Tribunal judiciaire, jex, 19 juin 2026 — n° 26/00176
Synthèse de la décision
Question juridique
Quelles sont les conditions pour accorder un délai de grâce avant expulsion d'un locataire en situation d'impayé ?
Principe retenu
Le juge de l'exécution peut accorder des délais renouvelables aux occupants de locaux d'habitation dont l'expulsion a été ordonnée, sous certaines conditions. Le maintien de ce délai est subordonné au paiement de l'indemnité d'occupation mensuelle.
Faits clés
- Bail consenti à Mme [X] [W] et M. [A] [R] pour un local d'habitation.
- Jugement du 4 avril 2024 ordonnant l'expulsion pour arriérés de loyer.
- Commandement de quitter les lieux délivré le 5 février 2026 pour nouveaux impayés.
- Demande de délai pour quitter les lieux formulée par Mme [X] [W] le 25 mars 2026.

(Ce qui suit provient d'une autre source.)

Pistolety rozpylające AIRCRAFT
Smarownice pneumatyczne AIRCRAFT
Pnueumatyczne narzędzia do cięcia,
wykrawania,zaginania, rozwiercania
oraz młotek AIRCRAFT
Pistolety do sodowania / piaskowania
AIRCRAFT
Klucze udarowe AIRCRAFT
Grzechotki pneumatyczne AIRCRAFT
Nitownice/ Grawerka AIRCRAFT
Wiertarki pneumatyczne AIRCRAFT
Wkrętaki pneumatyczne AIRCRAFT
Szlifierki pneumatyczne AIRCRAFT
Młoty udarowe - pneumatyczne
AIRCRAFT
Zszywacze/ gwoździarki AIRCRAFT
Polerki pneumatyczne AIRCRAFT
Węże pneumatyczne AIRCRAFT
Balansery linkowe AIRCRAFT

- Accord entre les parties pour un délai de 5 mois conditionné au paiement de l'indemnité d'occupation.
Articles cités
article L. 412-3 du code des procédures civiles d'exécution
article 696 du code de procédure civile
Exposé du litige
Exposé du litige
Suivant acte sous seing privé du 10 avril 2014, [Localité 3] Métropole Habitat a consenti à M. [A] [R] et Mme [X] [W] un bail portant sur le local d’habitation situé [Adresse 6] à [Localité 3], moyennant un loyer actualisé au jugement d’expulsion à un montant de 647,52 euros, charges comprises.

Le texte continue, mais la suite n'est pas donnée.